The primary grape of Emporda is Garnacha, with the local version of Cariñena (known here as Samsó) playing an important secondary role in the production of red wines. Macabeo is the primary grape for white
wines, supplemented by Garnacha Blanca. Other varieties are allowed (Cabernet, Merlot, Syrah, Chardonnay, etc) and some wineries are now using these better known grapes in larger proportions.
Empordá winemakers are a mix of old school traditionalists and new wave innovators. Established wineries, including several cooperatives that have historically served the needs of the local community (both by buying the fruit of the local harvest and by selling wine to the local market) are now experimenting with alternate varieties and styles. Young winemakers are, on the other hand, returning to their roots (literally) by rejuvenating old vines and relearning ancient practices that were all but forgotten. This diverse group of winemakers, regardless of their differences, shares an unwavering belief in the Empordá region as a source of great wine. These cross currents of tradition and innovation create a dynamic environment for winemaking that is just now starting to capture the attention of wine drinkers here in the USA.
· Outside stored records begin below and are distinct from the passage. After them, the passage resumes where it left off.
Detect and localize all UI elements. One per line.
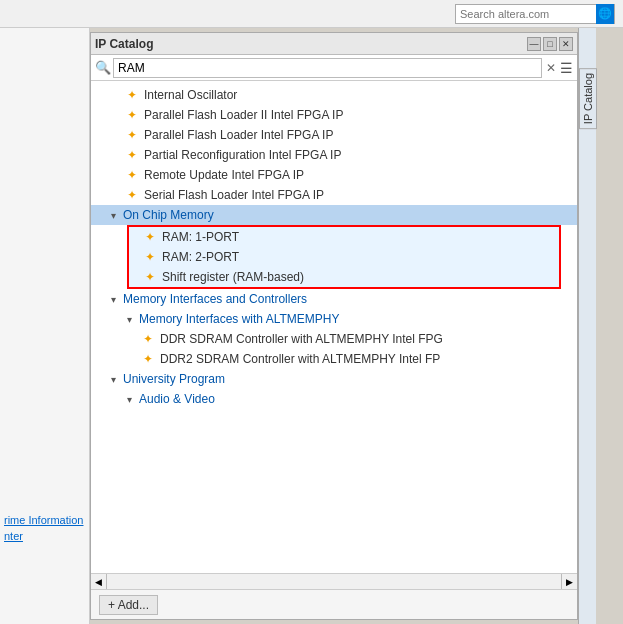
- tree-label-on-chip-memory: On Chip Memory: [123, 208, 214, 222]
- sidebar-bottom-items: rime Information nter: [0, 512, 89, 544]
- tree-item-audio-video[interactable]: ▾ Audio & Video: [91, 389, 577, 409]
- panel-title: IP Catalog: [95, 37, 153, 51]
- ip-icon: [127, 128, 141, 142]
- tree-item-ram-1port[interactable]: RAM: 1-PORT: [129, 227, 559, 247]
- ip-icon: [127, 188, 141, 202]
- search-altera-input[interactable]: [456, 8, 596, 20]
- ip-icon-shift: [145, 270, 159, 284]
- h-scroll-track[interactable]: [107, 574, 561, 589]
- tree-item-serial-flash[interactable]: Serial Flash Loader Intel FPGA IP: [91, 185, 577, 205]
- tree-label: Internal Oscillator: [144, 88, 237, 102]
- tree-label-mem-altmemphy: Memory Interfaces with ALTMEMPHY: [139, 312, 340, 326]
- search-clear-icon[interactable]: ✕: [544, 61, 558, 75]
- ip-icon: [127, 88, 141, 102]
- tree-label: Parallel Flash Loader Intel FPGA IP: [144, 128, 333, 142]
- tree-item-parallel-flash[interactable]: Parallel Flash Loader Intel FPGA IP: [91, 125, 577, 145]
- expand-icon: ▾: [127, 394, 137, 405]
- right-tab-label[interactable]: IP Catalog: [579, 68, 597, 129]
- tree-item-internal-osc[interactable]: Internal Oscillator: [91, 85, 577, 105]
- red-box-section: RAM: 1-PORT RAM: 2-PORT Shift register (…: [127, 225, 561, 289]
- tree-item-mem-altmemphy[interactable]: ▾ Memory Interfaces with ALTMEMPHY: [91, 309, 577, 329]
- minimize-btn[interactable]: —: [527, 37, 541, 51]
- expand-icon: ▾: [127, 314, 137, 325]
- tree-label-audio-video: Audio & Video: [139, 392, 215, 406]
- expand-icon: ▾: [111, 210, 121, 221]
- tree-label-mem-interfaces: Memory Interfaces and Controllers: [123, 292, 307, 306]
- panel-title-icons: — □ ✕: [527, 37, 573, 51]
- left-sidebar: rime Information nter: [0, 28, 90, 624]
- expand-icon: ▾: [111, 374, 121, 385]
- tree-label-ram-2port: RAM: 2-PORT: [162, 250, 239, 264]
- tree-item-ram-2port[interactable]: RAM: 2-PORT: [129, 247, 559, 267]
- h-scroll-right-btn[interactable]: ▶: [561, 574, 577, 590]
- enter-link[interactable]: nter: [0, 528, 89, 544]
- tree-label-university: University Program: [123, 372, 225, 386]
- ip-catalog-panel: IP Catalog — □ ✕ 🔍 ✕ ☰ Internal Oscillat…: [90, 32, 578, 620]
- add-label: + Add...: [108, 598, 149, 612]
- tree-label: Serial Flash Loader Intel FPGA IP: [144, 188, 324, 202]
- tree-item-university-program[interactable]: ▾ University Program: [91, 369, 577, 389]
- tree-item-ddr2-sdram[interactable]: DDR2 SDRAM Controller with ALTMEMPHY Int…: [91, 349, 577, 369]
- tree-label: Remote Update Intel FPGA IP: [144, 168, 304, 182]
- tree-label: Partial Reconfiguration Intel FPGA IP: [144, 148, 341, 162]
- h-scroll-left-btn[interactable]: ◀: [91, 574, 107, 590]
- prime-info-link[interactable]: rime Information: [0, 512, 89, 528]
- right-tab[interactable]: IP Catalog: [578, 28, 596, 624]
- tree-item-on-chip-memory[interactable]: ▾ On Chip Memory: [91, 205, 577, 225]
- panel-title-bar: IP Catalog — □ ✕: [91, 33, 577, 55]
- catalog-search-icon: 🔍: [95, 60, 111, 75]
- search-menu-icon[interactable]: ☰: [560, 60, 573, 76]
- add-bar: + Add...: [91, 589, 577, 619]
- globe-icon[interactable]: 🌐: [596, 4, 614, 24]
- search-box[interactable]: 🌐: [455, 4, 615, 24]
- ip-icon-ddr: [143, 332, 157, 346]
- tree-label: Parallel Flash Loader II Intel FPGA IP: [144, 108, 343, 122]
- tree-item-ddr-sdram[interactable]: DDR SDRAM Controller with ALTMEMPHY Inte…: [91, 329, 577, 349]
- ip-icon-ram1: [145, 230, 159, 244]
- maximize-btn[interactable]: □: [543, 37, 557, 51]
- ip-icon-ram2: [145, 250, 159, 264]
- catalog-search-input[interactable]: [113, 58, 542, 78]
- expand-icon: ▾: [111, 294, 121, 305]
- add-button[interactable]: + Add...: [99, 595, 158, 615]
- tree-item-mem-interfaces[interactable]: ▾ Memory Interfaces and Controllers: [91, 289, 577, 309]
- ip-icon: [127, 108, 141, 122]
- ip-icon: [127, 168, 141, 182]
- top-bar: 🌐: [0, 0, 623, 28]
- ip-icon: [127, 148, 141, 162]
- tree-label-ram-1port: RAM: 1-PORT: [162, 230, 239, 244]
- main-area: rime Information nter IP Catalog — □ ✕ 🔍…: [0, 28, 623, 624]
- ip-icon-ddr2: [143, 352, 157, 366]
- close-btn[interactable]: ✕: [559, 37, 573, 51]
- tree-label-ddr: DDR SDRAM Controller with ALTMEMPHY Inte…: [160, 332, 443, 346]
- tree-item-parallel-flash-2[interactable]: Parallel Flash Loader II Intel FPGA IP: [91, 105, 577, 125]
- tree-item-partial-reconfig[interactable]: Partial Reconfiguration Intel FPGA IP: [91, 145, 577, 165]
- tree-item-shift-register[interactable]: Shift register (RAM-based): [129, 267, 559, 287]
- tree-label-ddr2: DDR2 SDRAM Controller with ALTMEMPHY Int…: [160, 352, 440, 366]
- h-scroll-bar: ◀ ▶: [91, 573, 577, 589]
- tree-label-shift-register: Shift register (RAM-based): [162, 270, 304, 284]
- catalog-tree[interactable]: Internal Oscillator Parallel Flash Loade…: [91, 81, 577, 573]
- catalog-search-bar: 🔍 ✕ ☰: [91, 55, 577, 81]
- tree-item-remote-update[interactable]: Remote Update Intel FPGA IP: [91, 165, 577, 185]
A major factor in determining the character of Empordá wines, the infamous ‘tramontano‘ winds, did not make an appearance during our visit but we witnessed the result it can have on grape vines. Torn and tattered leaves and stunted gnarly vines are the result of (almost) continuous buffeting by the wind that comes whipping down the valleys from the mountains to the north and west.
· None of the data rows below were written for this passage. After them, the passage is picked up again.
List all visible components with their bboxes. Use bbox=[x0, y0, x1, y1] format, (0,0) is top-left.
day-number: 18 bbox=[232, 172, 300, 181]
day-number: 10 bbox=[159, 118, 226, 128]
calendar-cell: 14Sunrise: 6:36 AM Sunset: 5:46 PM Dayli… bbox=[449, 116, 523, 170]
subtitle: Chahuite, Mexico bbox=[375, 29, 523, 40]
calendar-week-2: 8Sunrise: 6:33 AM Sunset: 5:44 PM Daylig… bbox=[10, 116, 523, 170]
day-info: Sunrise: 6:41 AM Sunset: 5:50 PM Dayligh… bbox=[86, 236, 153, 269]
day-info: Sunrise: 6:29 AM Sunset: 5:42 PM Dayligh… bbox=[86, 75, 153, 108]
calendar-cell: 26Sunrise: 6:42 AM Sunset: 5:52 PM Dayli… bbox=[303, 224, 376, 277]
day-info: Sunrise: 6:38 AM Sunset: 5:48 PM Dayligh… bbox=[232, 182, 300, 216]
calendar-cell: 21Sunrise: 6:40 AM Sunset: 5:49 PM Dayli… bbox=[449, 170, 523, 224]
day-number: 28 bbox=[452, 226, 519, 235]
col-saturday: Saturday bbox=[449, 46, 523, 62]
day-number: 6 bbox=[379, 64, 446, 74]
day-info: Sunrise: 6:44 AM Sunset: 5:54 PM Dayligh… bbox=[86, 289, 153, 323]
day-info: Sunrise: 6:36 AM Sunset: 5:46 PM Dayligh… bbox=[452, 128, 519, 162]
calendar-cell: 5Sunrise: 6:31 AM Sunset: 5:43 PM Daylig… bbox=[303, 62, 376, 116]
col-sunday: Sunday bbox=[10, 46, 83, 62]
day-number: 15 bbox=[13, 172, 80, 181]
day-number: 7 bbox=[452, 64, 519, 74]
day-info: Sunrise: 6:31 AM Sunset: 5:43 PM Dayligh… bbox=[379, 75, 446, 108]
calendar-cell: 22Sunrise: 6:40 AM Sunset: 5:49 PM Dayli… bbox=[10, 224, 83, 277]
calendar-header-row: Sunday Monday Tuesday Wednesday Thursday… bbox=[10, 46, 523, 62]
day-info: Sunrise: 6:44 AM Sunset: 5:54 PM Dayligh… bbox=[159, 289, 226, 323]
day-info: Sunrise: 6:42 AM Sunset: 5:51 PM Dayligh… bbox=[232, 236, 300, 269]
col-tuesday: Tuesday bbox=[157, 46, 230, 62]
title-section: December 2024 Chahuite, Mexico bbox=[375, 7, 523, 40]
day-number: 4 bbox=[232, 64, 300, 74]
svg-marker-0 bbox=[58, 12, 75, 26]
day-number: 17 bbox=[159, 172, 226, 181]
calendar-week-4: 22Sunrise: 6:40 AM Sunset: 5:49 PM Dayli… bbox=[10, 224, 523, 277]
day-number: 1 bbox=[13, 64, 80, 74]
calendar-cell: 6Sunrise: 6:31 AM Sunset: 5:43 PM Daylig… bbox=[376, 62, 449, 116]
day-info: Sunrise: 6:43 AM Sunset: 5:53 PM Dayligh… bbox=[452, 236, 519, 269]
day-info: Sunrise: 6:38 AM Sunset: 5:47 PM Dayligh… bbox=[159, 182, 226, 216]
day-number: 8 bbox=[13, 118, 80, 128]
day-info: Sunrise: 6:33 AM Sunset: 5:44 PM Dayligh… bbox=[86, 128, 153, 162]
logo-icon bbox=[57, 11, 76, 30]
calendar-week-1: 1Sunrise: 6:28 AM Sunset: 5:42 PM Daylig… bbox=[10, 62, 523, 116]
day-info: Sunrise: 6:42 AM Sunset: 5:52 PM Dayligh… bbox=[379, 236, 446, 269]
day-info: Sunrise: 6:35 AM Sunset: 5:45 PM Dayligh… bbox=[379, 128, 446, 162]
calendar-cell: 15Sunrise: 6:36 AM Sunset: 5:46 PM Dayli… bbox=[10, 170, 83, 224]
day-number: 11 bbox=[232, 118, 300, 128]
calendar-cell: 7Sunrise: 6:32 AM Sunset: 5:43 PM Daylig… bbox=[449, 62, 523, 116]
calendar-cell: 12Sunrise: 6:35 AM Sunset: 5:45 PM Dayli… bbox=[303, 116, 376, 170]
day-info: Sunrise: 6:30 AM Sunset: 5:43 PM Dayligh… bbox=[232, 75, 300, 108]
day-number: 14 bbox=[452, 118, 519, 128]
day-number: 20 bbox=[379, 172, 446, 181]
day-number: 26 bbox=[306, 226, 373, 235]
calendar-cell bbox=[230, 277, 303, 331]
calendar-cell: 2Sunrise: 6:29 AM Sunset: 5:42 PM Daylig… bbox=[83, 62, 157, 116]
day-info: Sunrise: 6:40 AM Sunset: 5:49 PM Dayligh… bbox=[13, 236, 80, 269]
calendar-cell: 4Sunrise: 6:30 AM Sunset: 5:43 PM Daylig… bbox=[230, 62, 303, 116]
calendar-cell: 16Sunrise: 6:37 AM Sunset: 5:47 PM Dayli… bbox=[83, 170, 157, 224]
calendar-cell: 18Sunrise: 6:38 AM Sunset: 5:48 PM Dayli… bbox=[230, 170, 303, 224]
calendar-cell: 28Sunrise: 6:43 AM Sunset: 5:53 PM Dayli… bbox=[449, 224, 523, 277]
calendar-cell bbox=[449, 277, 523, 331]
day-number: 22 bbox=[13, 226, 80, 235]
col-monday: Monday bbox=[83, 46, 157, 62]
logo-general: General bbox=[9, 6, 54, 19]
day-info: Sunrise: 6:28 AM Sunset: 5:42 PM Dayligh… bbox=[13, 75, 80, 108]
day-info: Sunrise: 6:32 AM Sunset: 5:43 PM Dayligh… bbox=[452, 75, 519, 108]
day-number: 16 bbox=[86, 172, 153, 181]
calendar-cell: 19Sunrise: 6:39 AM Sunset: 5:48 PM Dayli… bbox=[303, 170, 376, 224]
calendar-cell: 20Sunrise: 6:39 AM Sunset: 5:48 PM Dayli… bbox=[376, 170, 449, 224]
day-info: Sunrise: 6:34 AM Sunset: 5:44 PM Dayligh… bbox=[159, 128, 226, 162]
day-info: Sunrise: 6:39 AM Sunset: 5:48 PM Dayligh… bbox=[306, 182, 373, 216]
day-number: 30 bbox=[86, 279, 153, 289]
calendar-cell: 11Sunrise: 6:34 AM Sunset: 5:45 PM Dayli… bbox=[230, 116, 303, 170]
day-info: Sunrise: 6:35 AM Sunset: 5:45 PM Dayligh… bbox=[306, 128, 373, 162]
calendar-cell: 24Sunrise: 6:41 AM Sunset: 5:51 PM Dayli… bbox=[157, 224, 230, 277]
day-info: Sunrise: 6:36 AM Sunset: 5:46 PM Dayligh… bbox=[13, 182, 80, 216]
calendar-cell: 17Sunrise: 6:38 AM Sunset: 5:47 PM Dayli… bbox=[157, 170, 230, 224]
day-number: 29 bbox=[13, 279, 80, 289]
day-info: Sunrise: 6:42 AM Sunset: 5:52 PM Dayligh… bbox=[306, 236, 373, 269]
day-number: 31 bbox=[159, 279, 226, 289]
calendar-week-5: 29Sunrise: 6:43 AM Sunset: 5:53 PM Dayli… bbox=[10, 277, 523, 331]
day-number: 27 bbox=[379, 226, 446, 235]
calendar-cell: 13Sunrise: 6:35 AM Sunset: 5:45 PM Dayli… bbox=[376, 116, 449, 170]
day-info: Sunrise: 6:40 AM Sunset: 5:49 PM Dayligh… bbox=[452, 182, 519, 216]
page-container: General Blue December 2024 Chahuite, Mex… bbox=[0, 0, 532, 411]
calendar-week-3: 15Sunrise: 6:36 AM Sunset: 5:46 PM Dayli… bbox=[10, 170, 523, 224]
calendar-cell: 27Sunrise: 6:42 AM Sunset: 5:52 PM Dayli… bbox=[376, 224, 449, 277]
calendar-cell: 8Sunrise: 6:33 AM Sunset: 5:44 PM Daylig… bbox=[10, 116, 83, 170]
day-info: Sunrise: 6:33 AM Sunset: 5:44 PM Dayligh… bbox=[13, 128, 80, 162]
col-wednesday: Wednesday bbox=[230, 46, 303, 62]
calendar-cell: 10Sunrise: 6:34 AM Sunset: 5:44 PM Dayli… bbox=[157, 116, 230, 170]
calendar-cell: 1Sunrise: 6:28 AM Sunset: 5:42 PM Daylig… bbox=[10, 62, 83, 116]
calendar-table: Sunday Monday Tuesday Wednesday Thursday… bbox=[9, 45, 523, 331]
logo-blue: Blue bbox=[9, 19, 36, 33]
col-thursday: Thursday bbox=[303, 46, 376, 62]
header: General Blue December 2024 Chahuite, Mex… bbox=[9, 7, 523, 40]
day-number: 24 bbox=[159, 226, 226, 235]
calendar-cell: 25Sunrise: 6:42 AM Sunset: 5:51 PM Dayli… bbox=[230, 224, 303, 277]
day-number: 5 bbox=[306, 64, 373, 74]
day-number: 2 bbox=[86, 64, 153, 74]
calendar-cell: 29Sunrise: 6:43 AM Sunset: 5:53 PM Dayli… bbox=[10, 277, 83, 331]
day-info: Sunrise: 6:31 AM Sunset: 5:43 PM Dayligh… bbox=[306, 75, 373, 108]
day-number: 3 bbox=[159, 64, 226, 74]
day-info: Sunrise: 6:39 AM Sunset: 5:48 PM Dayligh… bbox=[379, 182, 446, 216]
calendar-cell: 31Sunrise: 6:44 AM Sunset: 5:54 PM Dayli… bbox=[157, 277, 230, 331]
The wines we tried over the course of three days of formal tastings, visits to several bodegas and numerous meals were, as a whole, lean and mineral driven, expressing the dry, rocky terruno of this ancient region. In addition to red, white and rosado table wines, the bodegas we visited also make some other type of wine as well. Late harvest dessert wines, and sparkling cava are joined by sweet fortified mistelas and the local vi ranci, a traditinal oxidized wine that ages for years outdoors in glass demijohns.
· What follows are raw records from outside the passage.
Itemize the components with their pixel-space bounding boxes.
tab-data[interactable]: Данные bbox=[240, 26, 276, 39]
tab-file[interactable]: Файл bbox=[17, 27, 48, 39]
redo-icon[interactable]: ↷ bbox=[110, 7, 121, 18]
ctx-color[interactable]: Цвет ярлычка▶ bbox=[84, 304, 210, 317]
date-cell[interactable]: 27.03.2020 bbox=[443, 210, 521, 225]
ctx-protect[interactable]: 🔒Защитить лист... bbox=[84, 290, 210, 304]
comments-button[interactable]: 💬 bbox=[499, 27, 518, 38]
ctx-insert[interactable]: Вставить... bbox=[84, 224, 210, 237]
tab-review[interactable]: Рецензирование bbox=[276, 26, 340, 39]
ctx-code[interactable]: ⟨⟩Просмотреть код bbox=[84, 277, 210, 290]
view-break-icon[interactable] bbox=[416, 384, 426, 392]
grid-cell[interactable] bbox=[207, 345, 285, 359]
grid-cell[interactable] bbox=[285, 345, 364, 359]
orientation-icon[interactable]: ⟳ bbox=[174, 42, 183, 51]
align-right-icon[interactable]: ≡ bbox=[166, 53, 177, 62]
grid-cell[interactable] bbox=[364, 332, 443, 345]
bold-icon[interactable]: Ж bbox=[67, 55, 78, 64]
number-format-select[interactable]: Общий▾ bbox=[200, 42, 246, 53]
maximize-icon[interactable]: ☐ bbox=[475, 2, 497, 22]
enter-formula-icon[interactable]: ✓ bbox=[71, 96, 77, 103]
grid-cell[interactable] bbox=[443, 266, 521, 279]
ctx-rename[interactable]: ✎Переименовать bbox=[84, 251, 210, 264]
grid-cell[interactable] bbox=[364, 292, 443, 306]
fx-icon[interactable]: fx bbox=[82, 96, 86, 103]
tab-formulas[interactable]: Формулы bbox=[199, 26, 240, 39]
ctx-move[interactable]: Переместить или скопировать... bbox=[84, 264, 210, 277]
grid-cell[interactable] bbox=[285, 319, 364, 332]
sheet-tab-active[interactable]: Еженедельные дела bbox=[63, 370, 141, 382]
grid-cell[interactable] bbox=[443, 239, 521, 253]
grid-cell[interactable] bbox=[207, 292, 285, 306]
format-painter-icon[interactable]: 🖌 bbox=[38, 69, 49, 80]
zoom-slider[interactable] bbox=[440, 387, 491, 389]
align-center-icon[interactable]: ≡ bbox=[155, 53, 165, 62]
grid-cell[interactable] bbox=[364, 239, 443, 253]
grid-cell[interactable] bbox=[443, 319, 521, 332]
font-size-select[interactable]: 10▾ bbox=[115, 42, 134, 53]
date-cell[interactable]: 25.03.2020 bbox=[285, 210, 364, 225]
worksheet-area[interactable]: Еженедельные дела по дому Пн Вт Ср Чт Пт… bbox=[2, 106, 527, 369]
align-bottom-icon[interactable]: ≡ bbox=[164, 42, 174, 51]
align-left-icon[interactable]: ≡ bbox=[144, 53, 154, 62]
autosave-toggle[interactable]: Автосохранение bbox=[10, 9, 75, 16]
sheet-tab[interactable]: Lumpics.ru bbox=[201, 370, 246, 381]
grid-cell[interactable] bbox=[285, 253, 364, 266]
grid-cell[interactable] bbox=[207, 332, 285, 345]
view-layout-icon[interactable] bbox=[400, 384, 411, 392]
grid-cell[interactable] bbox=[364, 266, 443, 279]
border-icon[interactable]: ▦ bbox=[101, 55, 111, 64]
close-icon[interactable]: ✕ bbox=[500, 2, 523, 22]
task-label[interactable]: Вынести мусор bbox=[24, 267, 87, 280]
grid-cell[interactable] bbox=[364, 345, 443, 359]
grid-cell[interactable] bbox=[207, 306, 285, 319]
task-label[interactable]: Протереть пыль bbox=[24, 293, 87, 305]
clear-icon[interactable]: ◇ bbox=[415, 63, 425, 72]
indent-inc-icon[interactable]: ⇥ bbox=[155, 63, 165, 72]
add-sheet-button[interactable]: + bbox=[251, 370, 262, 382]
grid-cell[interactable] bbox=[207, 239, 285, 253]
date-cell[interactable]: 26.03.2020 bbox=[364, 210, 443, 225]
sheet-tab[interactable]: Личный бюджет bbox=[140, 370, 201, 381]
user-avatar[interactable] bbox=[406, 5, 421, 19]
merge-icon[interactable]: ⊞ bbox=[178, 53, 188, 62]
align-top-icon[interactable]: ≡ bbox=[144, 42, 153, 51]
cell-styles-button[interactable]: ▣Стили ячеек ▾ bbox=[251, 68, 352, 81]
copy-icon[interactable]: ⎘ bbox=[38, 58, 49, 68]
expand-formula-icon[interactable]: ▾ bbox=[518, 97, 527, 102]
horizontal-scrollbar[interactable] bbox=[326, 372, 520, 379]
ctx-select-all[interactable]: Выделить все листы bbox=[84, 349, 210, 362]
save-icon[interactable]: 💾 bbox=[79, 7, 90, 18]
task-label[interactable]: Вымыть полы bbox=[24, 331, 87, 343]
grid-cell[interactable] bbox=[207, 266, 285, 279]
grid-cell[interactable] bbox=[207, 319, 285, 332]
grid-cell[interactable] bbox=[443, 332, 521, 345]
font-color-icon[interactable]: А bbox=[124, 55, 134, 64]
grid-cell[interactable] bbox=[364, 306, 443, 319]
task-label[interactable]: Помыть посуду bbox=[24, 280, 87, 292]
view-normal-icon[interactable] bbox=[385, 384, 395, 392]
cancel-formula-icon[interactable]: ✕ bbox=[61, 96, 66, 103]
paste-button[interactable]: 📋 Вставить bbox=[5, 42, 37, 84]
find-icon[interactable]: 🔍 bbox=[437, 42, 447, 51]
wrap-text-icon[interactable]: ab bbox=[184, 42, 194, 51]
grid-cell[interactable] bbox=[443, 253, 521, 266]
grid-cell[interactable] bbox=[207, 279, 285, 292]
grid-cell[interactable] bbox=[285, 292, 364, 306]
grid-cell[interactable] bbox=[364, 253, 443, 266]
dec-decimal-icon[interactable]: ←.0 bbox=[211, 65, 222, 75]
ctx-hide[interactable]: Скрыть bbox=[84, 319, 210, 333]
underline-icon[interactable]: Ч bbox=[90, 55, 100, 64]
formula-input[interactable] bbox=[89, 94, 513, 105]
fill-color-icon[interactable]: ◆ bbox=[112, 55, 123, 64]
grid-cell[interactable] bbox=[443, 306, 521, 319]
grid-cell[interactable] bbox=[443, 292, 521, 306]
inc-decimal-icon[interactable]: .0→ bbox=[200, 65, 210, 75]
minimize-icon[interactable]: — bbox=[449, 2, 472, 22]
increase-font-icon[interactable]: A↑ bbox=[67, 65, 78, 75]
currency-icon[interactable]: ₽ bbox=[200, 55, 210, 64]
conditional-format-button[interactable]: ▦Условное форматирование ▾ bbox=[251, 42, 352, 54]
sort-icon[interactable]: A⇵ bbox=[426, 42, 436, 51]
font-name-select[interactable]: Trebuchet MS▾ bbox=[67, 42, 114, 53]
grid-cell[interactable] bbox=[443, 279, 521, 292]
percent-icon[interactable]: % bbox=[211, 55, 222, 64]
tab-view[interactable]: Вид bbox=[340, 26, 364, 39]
Most of the wines we tasted have yet to make it to our part of the globe but The Spanish Table carries several Emprodá wines that you can sample right now to get your bearings on this distinctive region of Spain.
Floresta Blanco 2007 The white Floresta from Pere Guardiola is made up of 50% Macabeo, 42% Chardonnay and 8% Muscat. The wine is fermented in tank, not barrel, and thus displays a fresh, lively character with abundant floral aroma unobscured by heavy barrel notes. $10.99
Floresta Rosado 2008 This blend of 50% Garnacha, 40% Merlot and 10% Syrah displays pale pink color, tangy citrus and gentle strawberry fruit character. This light, breezy,well priced wine is refreshing and perfect for hot summer afternoons. $10.99
Floresta Tinto 2007 The red version of Floresta is a blend of 55% Garnacha and 45% Tempranillo. This wine is dark in color but light in character. Tart berry fruit character reinforces spicy black pepper and mineral notes. $10.99
Espelt Coralí 2008 This 100% Garnacha rosado is bright coral colored (thus the name) with fresh berry aroma and tart fruit character. This is a dry rosado that expresses some of the rocky minerality of this region. $12.99
Espelt Sauló 2005 This traditiona Empordá red is a blend of 60% Garnacha and 40% Samsó that spends just a few months in oak before bottling. Tart berry fruit meets lean minerality to produce a wine that combines youthful freshness with a firm structural foundation. $12.99
At the recent TAPAS tasting of American wines made from Iberian grape varieties I was impressed by the wines of Ron Silva’s Alta Mesa Cellars. Ron is sort of the Godfather of Iberian varietals in the Central Valley. He started planting Portuguese and Spanish varieties (he is of Azorean extraction himself) decades before most local winemakers even considered the possibility of using Iberian grapes here in California. His Silvaspoons vineyard in Galt, just north of Lodi has become the source of fruit for numerous other winemakers, many of whom were at the TAPAS event. His knowledge about growing these grapes ins unsurpassed. Tasting through the various iterations of Silvaspoons fruit vinified by different winemakers it became clear to me that the grape grower here knows best what to do with the product of his own vineyards.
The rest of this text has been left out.